Back yard plant # 2: Ashe Juniper or Mountain Cedar... latin: Juniperus ashei

Austin Medicinal Plants
 
Not a cedar, although it is called "mountain cedar," this is the tree that has received a lot of undeserved bad press for decades. It is commonly called "invasive" because it was a hardy plant that was able to grow back after all the overgrazing damage and erosion caused to the area around the turn of the 19th-20th century by poor land management and severe drought. The juniper is a native to this area, with its wood being used in Spanish missions dating back before the 16th century. This tree has been recently vilified by city councils who are often egged-on by profit-hungry developers. Developers who love to clear-cut the juniper and mar the pristine landscape with cookie-cutter mcmansions while making their millions and leaving an infrastructure mess for everyone else to clean up in their wake. So... "cedar fever" (allergy to the male pollen), urban myth about this being a non-native, invasive, water-hogging tree, and the ubiquity of the tree in the hill country, make it a plant that is completely under valued as a valuable habitat for wildlife, a superb wood for outdoor construction and a medicinal plant.
 
The parts of the juniper that can be used are the berries from the female plant, and the needles from either female or male trees.

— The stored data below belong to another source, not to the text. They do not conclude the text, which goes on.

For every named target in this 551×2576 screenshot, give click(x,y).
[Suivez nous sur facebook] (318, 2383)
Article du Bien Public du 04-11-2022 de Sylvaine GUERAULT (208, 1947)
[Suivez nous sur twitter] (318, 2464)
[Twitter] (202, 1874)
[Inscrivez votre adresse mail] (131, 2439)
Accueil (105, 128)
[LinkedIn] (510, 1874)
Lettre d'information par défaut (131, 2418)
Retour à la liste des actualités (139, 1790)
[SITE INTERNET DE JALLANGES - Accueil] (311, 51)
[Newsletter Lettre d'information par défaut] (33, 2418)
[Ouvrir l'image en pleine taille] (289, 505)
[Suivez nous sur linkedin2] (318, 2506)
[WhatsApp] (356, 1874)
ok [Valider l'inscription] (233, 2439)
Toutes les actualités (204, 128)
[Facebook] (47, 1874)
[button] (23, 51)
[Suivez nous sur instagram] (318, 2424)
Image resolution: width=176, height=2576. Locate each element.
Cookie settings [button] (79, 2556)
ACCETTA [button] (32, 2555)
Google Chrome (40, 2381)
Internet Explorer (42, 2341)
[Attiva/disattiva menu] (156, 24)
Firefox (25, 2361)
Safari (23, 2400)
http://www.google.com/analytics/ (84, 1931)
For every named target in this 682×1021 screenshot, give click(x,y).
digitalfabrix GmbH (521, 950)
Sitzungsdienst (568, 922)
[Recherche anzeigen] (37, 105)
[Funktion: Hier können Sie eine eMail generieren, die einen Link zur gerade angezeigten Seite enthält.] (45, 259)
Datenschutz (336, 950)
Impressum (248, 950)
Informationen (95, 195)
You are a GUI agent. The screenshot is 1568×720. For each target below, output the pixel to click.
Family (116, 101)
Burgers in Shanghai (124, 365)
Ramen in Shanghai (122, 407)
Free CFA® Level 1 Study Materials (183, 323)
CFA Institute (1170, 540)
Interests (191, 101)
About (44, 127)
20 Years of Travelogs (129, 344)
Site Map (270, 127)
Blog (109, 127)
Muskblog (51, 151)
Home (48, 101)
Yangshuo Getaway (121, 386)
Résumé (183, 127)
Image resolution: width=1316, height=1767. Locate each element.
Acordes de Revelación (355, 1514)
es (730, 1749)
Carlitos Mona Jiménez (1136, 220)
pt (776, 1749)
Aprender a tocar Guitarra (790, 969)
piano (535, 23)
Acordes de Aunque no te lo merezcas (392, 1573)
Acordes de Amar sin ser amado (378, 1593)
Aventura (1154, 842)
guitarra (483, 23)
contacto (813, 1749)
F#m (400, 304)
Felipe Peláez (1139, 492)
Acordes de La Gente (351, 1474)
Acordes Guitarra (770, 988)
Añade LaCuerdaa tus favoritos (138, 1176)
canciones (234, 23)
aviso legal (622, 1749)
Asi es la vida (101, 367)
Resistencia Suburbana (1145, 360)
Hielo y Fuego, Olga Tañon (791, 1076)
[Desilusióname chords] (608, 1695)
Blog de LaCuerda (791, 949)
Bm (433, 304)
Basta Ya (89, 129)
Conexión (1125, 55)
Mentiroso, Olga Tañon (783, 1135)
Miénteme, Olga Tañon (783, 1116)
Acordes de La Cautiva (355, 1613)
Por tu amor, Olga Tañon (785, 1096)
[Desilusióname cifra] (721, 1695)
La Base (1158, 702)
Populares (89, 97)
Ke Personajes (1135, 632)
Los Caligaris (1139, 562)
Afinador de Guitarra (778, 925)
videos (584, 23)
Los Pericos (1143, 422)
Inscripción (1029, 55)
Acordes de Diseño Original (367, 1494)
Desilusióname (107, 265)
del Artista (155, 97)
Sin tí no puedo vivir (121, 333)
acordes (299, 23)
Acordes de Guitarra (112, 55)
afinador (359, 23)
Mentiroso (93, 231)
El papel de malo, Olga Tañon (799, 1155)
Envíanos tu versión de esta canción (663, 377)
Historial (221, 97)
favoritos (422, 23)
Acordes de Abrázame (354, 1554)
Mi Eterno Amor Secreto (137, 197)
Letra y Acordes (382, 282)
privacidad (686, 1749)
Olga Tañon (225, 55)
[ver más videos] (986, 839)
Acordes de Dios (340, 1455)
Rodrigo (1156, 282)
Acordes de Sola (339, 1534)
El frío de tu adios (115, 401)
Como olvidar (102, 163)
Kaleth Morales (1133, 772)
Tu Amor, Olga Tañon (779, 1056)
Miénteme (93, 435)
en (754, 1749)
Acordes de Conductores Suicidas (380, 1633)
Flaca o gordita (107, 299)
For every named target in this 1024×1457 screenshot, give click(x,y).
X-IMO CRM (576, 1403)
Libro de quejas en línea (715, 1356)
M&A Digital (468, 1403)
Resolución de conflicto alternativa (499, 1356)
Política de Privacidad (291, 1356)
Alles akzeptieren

San Antonio Medicinal Plants
 
The berries are a diuretic, and useful in treatment of urinary tract infections as a urinary antiseptic. They must be taken in small doses, and caution must be used, as they are very potent and can become toxic over time. Juniper berries are also used as a flavoring for meat marinade in some recipes, and contain vitamin C. The needles can be used in steam-inhalation therapy as part of an herbal formula that helps open upper respiratory tract and clear mucous during a chest or head cold, or flu. For chest congestion, I often use a formula of wild rosemary, lantana leaves and juniper needles, all from the back yard, simmered for about 15 minutes in a big pan with the lid on. Take off the lid, place a towel over your head as a "tent," and hold your head over the steam to inhale the herbal effect.